## Work order
Below are the records; copy every line in them that holds the string "Itaporã".

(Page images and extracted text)
+-------+

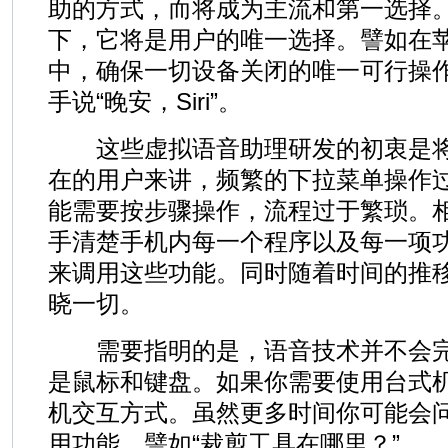
助的方式，而将成为主流和第一选择
下，它将是用户的唯一选择。譬如在苹果
中，确保一切设备关闭的唯一可行操
手说“晚安，Siri”。
这些虚拟语音助理研发的初衷是将
在的用户来讲，频繁的下拉菜单操作
能需要按步骤操作，流程过于繁琐。
手清楚手机内每一个程序以及每一项
来调用这些功能。同时随着时间的推
晓一切。
需要指明的是，语音技术并不会完
是鼠标和键盘。如果你需要使用台式
机交互方式。虽然更多时间你可能会
用功能，譬如“裁剪工具在哪里？”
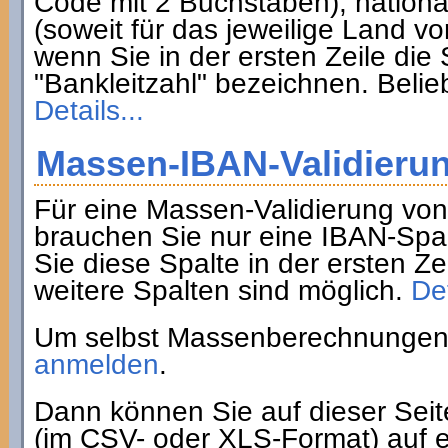
Code mit 2 Buchstaben), nation
(soweit für das jeweilige Land 
wenn Sie in der ersten Zeile di
"Bankleitzahl" bezeichnen. Belie
Details...
Massen-IBAN-Validieru
Für eine Massen-Validierung vo
brauchen Sie nur eine IBAN-Spa
Sie diese Spalte in der ersten Z
weitere Spalten sind möglich.
Det
Um selbst Massenberechnungen 
anmelden
.
Dann können Sie auf dieser Sei
(im CSV- oder XLS-Format) auf e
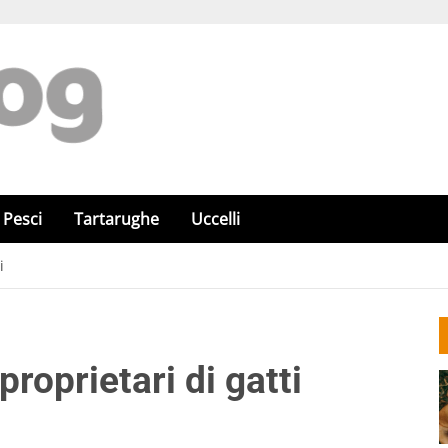
Pesci
Tartarughe
Uccelli
i
proprietari di gatti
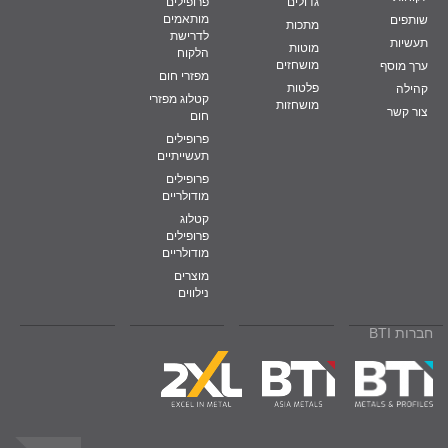
גדולים
פרופילים
מותאמים
שותפים
מתכות
לדרישת
תעשיות
מוטות
הלקוח
מושחזים
ערך מוסף
מפזרי חום
פלטות
קהילה
קטלוג מפזרי
מושחזות
צור קשר
חום
פרופילים
תעשייתיים
פרופילים
מודולריים
קטלוג
פרופילים
מודולריים
מוצרים
נילווים
חברות BTI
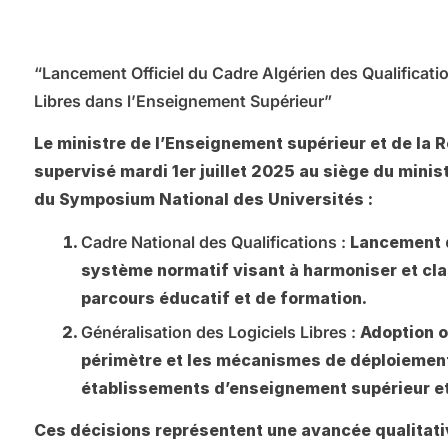
“Lancement Officiel du Cadre Algérien des Qualificatio
Libres dans l’Enseignement Supérieur”
Le ministre de l’Enseignement supérieur et de la 
supervisé mardi 1er juillet 2025 au siège du mini
du Symposium National des Universités :
Cadre National des Qualifications :
Lancement 
système normatif visant à harmoniser et cl
parcours éducatif et de formation.
Généralisation des Logiciels Libres :
Adoption of
périmètre et les mécanismes de déploiemen
établissements d’enseignement supérieur et
Ces décisions représentent une avancée qualitati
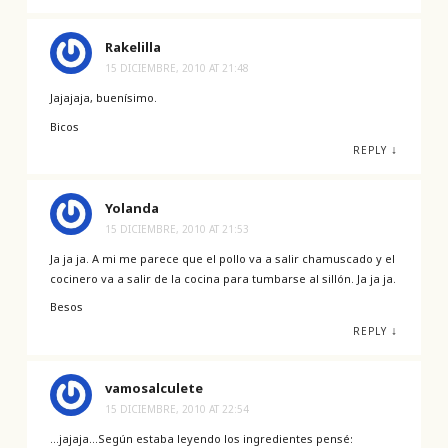
Rakelilla
15 DICIEMBRE, 2010 AT 21:48
Jajajaja, buenísimo.
Bicos
↓
REPLY
Yolanda
15 DICIEMBRE, 2010 AT 21:53
Ja ja ja. A mi me parece que el pollo va a salir chamuscado y el
cocinero va a salir de la cocina para tumbarse al sillón. Ja ja ja.
Besos
↓
REPLY
vamosalculete
15 DICIEMBRE, 2010 AT 22:54
…jajaja…Según estaba leyendo los ingredientes pensé:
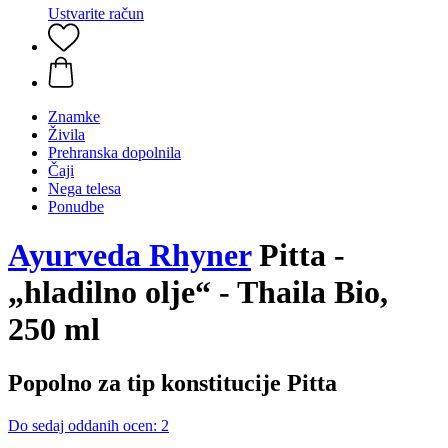
Ustvarite račun
Znamke
Živila
Prehranska dopolnila
Čaji
Nega telesa
Ponudbe
Ayurveda Rhyner
Pitta -
„hladilno olje“ - Thaila Bio,
250 ml
Popolno za tip konstitucije Pitta
Do sedaj oddanih ocen: 2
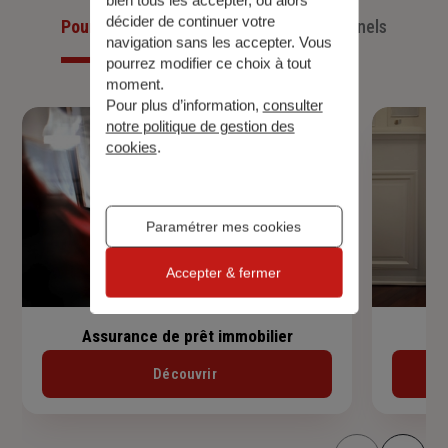
décider de continuer votre
Pour les particuliers
Pour les professionnels
navigation sans les accepter. Vous
pourrez modifier ce choix à tout
moment.
Pour plus d’information,
consulter
notre politique de gestion des
cookies
.
Paramétrer mes cookies
Accepter & fermer
Assurance de prêt immobilier
Découvrir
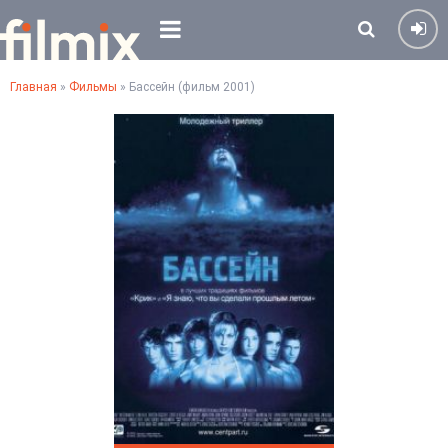
Главная
»
Фильмы
» Бассейн (фильм 2001)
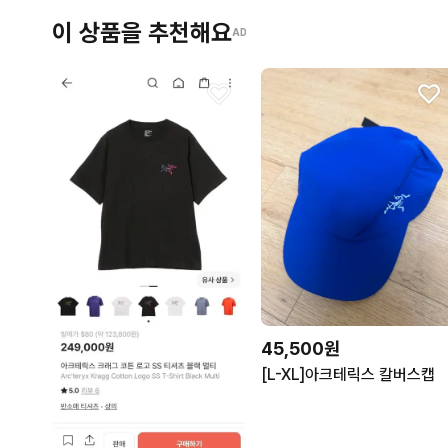
이 상품을 추천해요
AD
45,500원
[L-XL]아크테릭스 칼버스캡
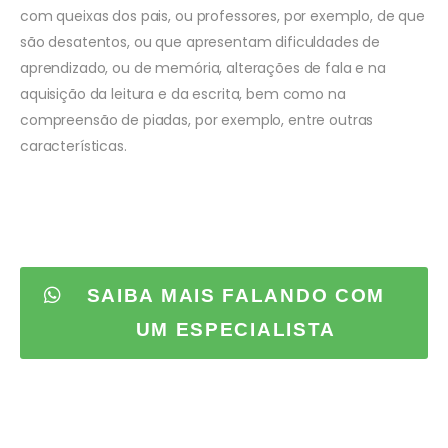
com queixas dos pais, ou professores, por exemplo, de que
são desatentos, ou que apresentam dificuldades de
aprendizado, ou de memória, alterações de fala e na
aquisição da leitura e da escrita, bem como na
compreensão de piadas, por exemplo, entre outras
características.
SAIBA MAIS FALANDO COM
UM ESPECIALISTA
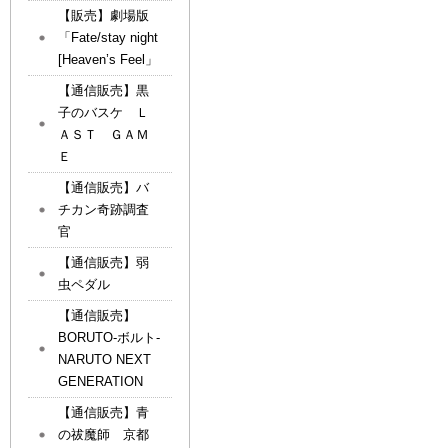
【販売】劇場版
「Fate/stay night
[Heaven’s Feel」
【通信販売】黒
子のバスケ Ｌ
ＡＳＴ ＧＡＭ
Ｅ
【通信販売】バ
チカン奇跡調査
官
【通信販売】弱
虫ペダル
【通信販売】
BORUTO-ボルト-
NARUTO NEXT
GENERATION
【通信販売】青
の祓魔師 京都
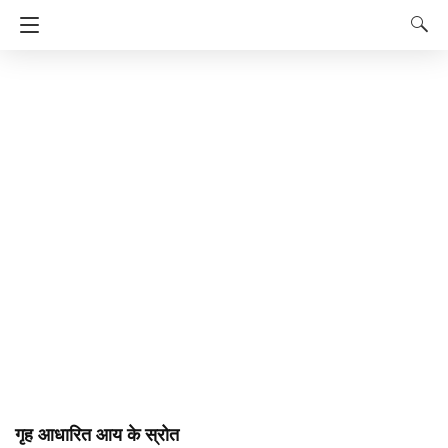
गृह आधारित आय के स्रोत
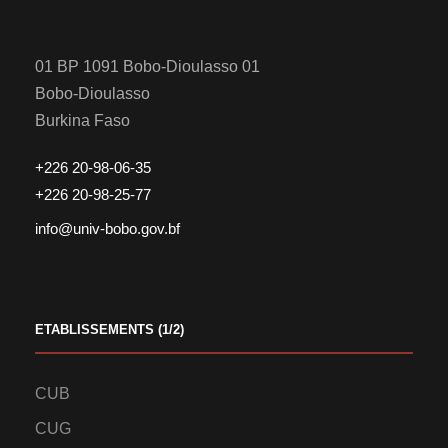
01 BP 1091 Bobo-Dioulasso 01
Bobo-Dioulasso
Burkina Faso
+226 20-98-06-35
+226 20-98-25-77
info@univ-bobo.gov.bf
ETABLISSEMENTS (1/2)
CUB
CUG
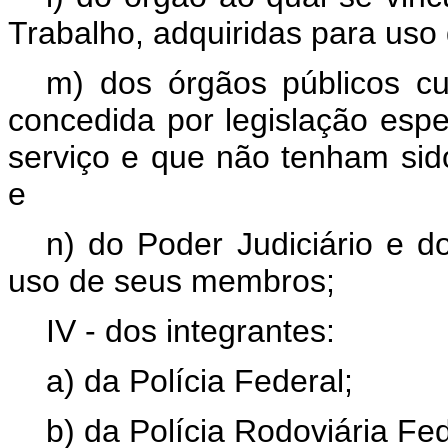
Trabalho, adquiridas para uso 
m) dos órgãos públicos cu
concedida por legislação espe
serviço e que não tenham sido
e
n) do Poder Judiciário e do
uso de seus membros;
IV - dos integrantes:
a) da Polícia Federal;
b) da Polícia Rodoviária Fed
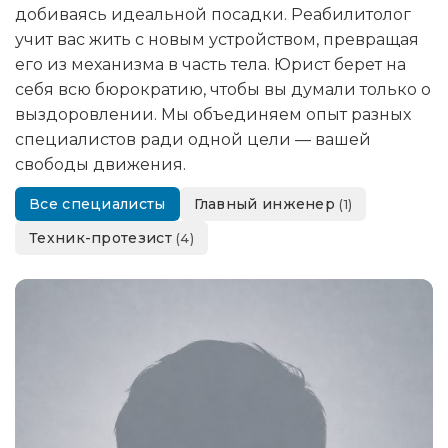
добиваясь идеальной посадки. Реабилитолог
учит вас жить с новым устройством, превращая
его из механизма в часть тела. Юрист берет на
себя всю бюрократию, чтобы вы думали только о
выздоровлении. Мы объединяем опыт разных
специалистов ради одной цели — вашей
свободы движения.
Все специалисты
Главный инженер
(1)
Техник-протезист
(4)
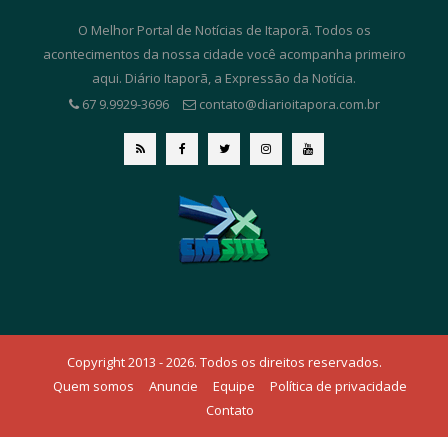
O Melhor Portal de Notícias de Itaporã. Todos os
acontecimentos da nossa cidade você acompanha primeiro
aqui. Diário Itaporã, a Expressão da Notícia.
67 9.9929-3696
contato@diarioitapora.com.br
Copyright 2013 - 2026. Todos os direitos reservados.
Quem somos
Anuncie
Equipe
Política de privacidade
Contato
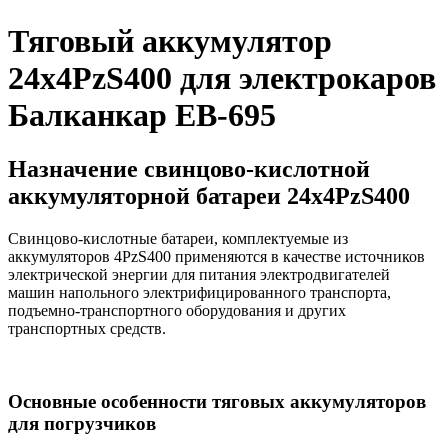
Тяговый аккумулятор
24х4PzS400 для электрокаров
Балканкар ЕВ-695
Назначение свинцово-кислотной
аккумуляторной батареи 24х4PzS400
Свинцово-кислотные батареи, комплектуемые из
аккумуляторов 4PzS400 применяются в качестве источников
электрической энергии для питания электродвигателей
машин напольного электрифицированного транспорта,
подъемно-транспортного оборудования и других
транспортных средств.
Основные особенности тяговых аккумуляторов
для погрузчиков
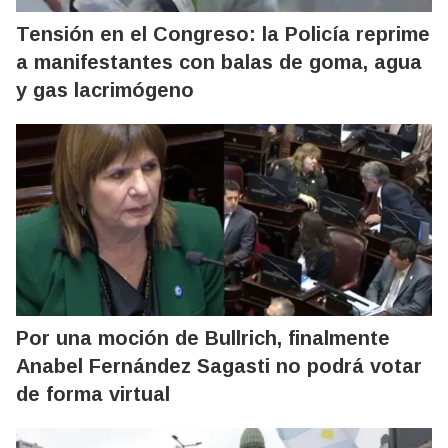
Tensión en el Congreso: la Policía reprime
a manifestantes con balas de goma, agua
y gas lacrimógeno
Por una moción de Bullrich, finalmente
Anabel Fernández Sagasti no podrá votar
de forma virtual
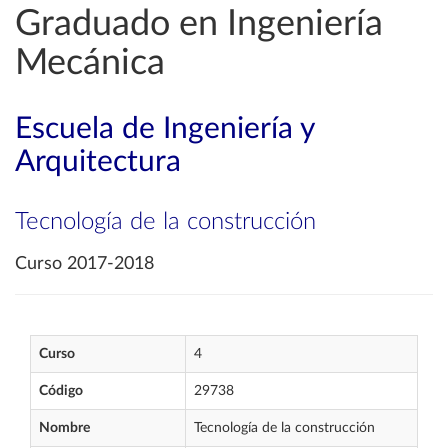
Graduado en Ingeniería
Mecánica
Escuela de Ingeniería y
Arquitectura
Tecnología de la construcción
Curso 2017-2018
Curso
4
Código
29738
Nombre
Tecnología de la construcción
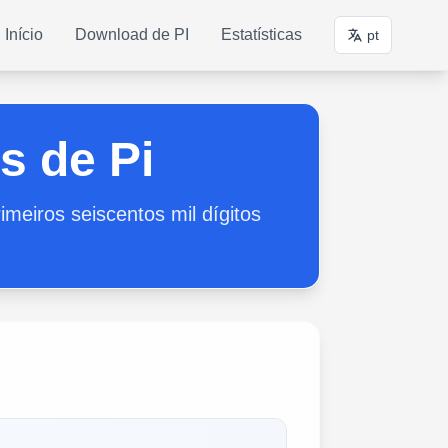
Início
Download de PI
Estatísticas
pt
s de Pi
imeiros seiscentos mil dígitos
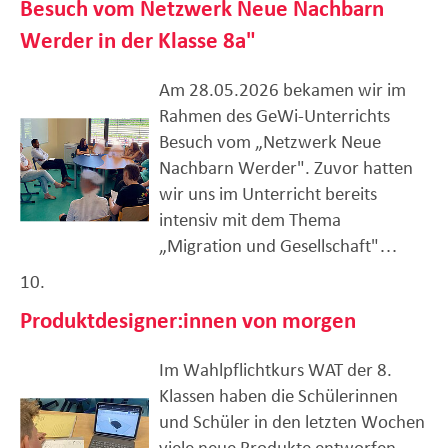
Besuch vom Netzwerk Neue Nachbarn
Werder in der Klasse 8a"
Am 28.05.2026 bekamen wir im
Rahmen des GeWi-Unterrichts
Besuch vom „Netzwerk Neue
Nachbarn Werder". Zuvor hatten
wir uns im Unterricht bereits
intensiv mit dem Thema
„Migration und Gesellschaft"…
10.
Produktdesigner:innen von morgen
Im Wahlpflichtkurs WAT der 8.
Klassen haben die Schülerinnen
und Schüler in den letzten Wochen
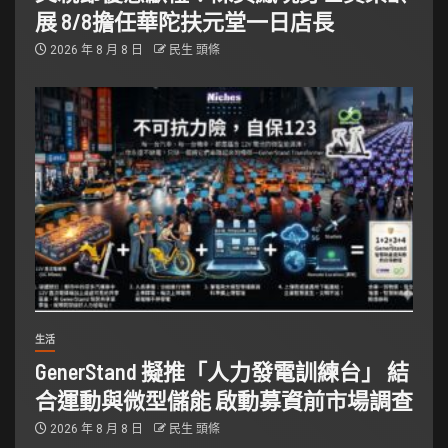
展 8/8擔任華陀扶元堂一日店長
2026 年 8 月 8 日
民生 頭條
生活
GenerStand 擬推「人力發電訓練台」 結
合運動與微型儲能 啟動募資前市場調查
2026 年 8 月 8 日
民生 頭條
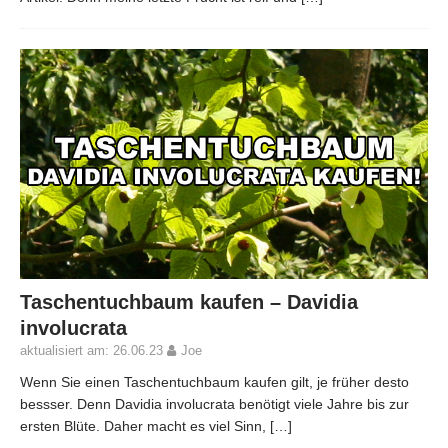
Taschentuchbaum kaufen – Davidia
involucrata
aktualisiert am: 26.06.23
Joe
Wenn Sie einen Taschentuchbaum kaufen gilt, je früher desto
bessser. Denn Davidia involucrata benötigt viele Jahre bis zur
ersten Blüte. Daher macht es viel Sinn,
[…]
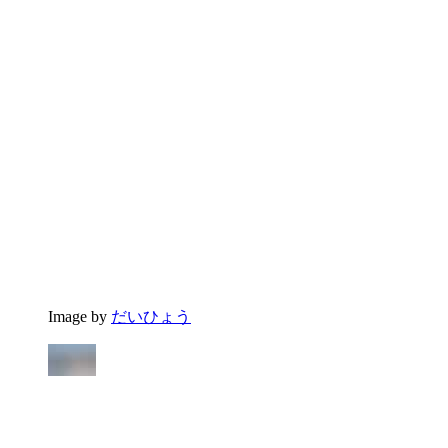
Image by
だいひょう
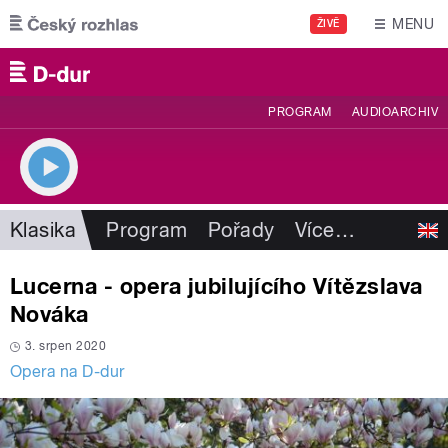
Přejít k hlavnímu obsahu
MENU
ŽIVĚ
PROGRAM
AUDIOARCHIV
Klasika
Program
Pořady
Více
…
Lucerna - opera jubilujícího Vítězslava
Nováka
3. srpen 2020
Opera na D-dur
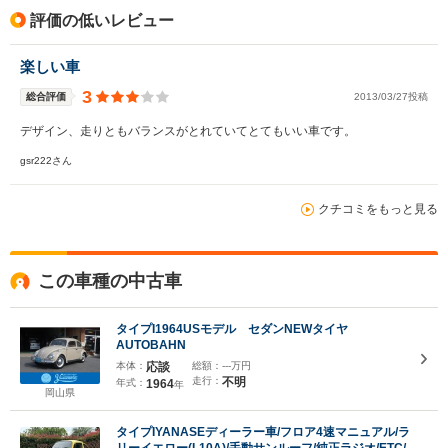
評価の低いレビュー
楽しい車
3
総合評価
2013/03/27投稿
デザイン、走りともバランスがとれていてとてもいい車です。
gsr222さん
クチコミをもっと見る
この車種の中古車
タイプI1964USモデル セダンNEWタイヤ
AUTOBAHN
本体：
応談
総額：
---万円
走行：
不明
年式：
1964
年
岡山県
タイプIYANASEディーラー車/フロア4速マニュアル/ラ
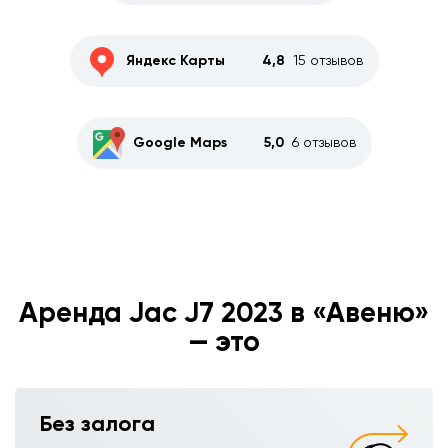
Яндекс Карты
4,8
15 отзывов
Google Maps
5,0
6 отзывов
Аренда Jac J7 2023 в «Авеню»
— это
Без залога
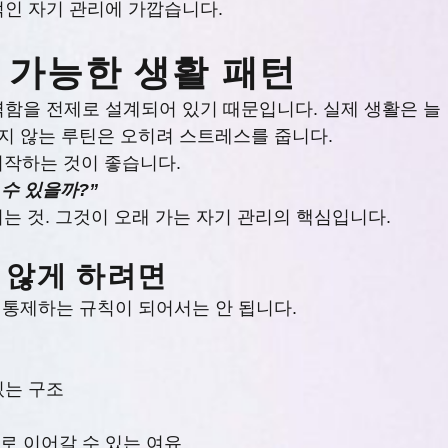
적인 자기 관리에 가깝습니다.
 가능한 생활 패턴
함을 전제로 설계되어 있기 때문입니다. 실제 생활은 늘
되지 않는 루틴은 오히려 스트레스를 줍니다.
시작하는 것이 좋습니다.
수 있을까?”
기는 것. 그것이 오래 가는 자기 관리의 핵심입니다.
 않게 하려면
을 통제하는 규칙이 되어서는 안 됩니다.
있는 구조
로 이어갈 수 있는 여유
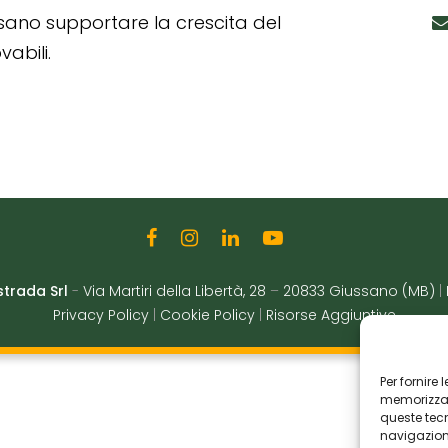
ssano supportare la crescita del
abili.
strada Srl
-
Via Martiri della Libertà, 28
–
20833 Giussano (MB)
|
Privacy Policy
|
Cookie Policy
|
Risorse Aggiuntive
Per fornire
memorizzare
queste tec
navigazione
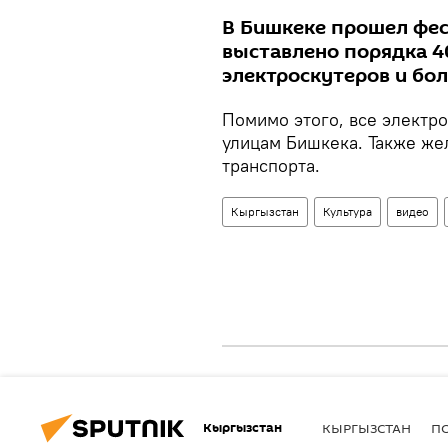
В Бишкеке прошел фес
выставлено порядка 4
электроскутеров и бол
Помимо этого, все электр
улицам Бишкека. Также же
транспорта.
Кыргызстан
Культура
видео
Кыргызстан
КЫРГЫЗСТАН
П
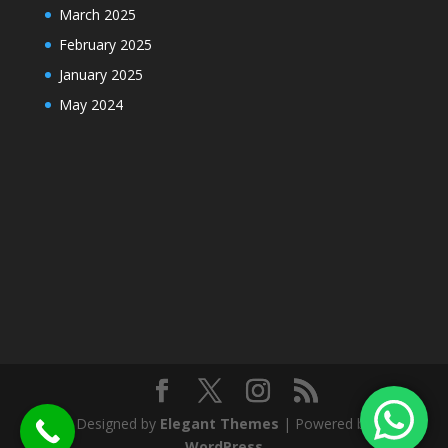
March 2025
February 2025
January 2025
May 2024
Designed by
Elegant Themes
| Powered by
WordPress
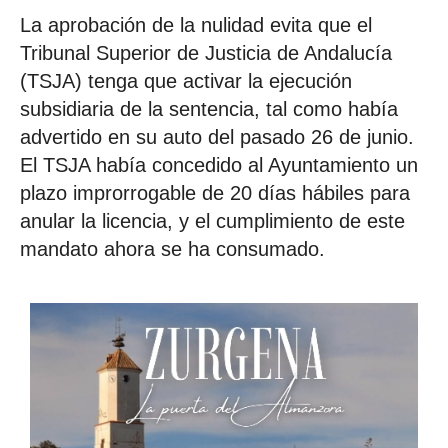
La aprobación de la nulidad evita que el
Tribunal Superior de Justicia de Andalucía
(TSJA) tenga que activar la ejecución
subsidiaria de la sentencia, tal como había
advertido en su auto del pasado 26 de junio.
El TSJA había concedido al Ayuntamiento un
plazo improrrogable de 20 días hábiles para
anular la licencia, y el cumplimiento de este
mandato ahora se ha consumado.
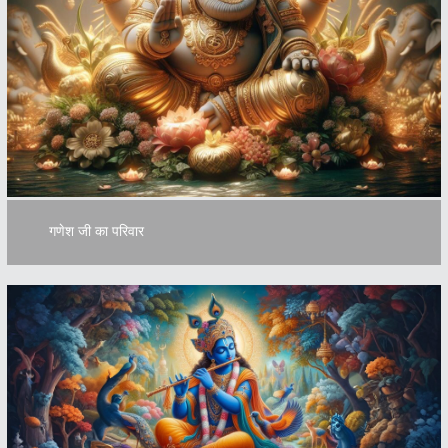
गणेश जी का परिवार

+-------+

## Task result
O Melhor Portal de Notícias de Itaporã. Todos os
aqui. Diário Itaporã, a Expressão da Notícia.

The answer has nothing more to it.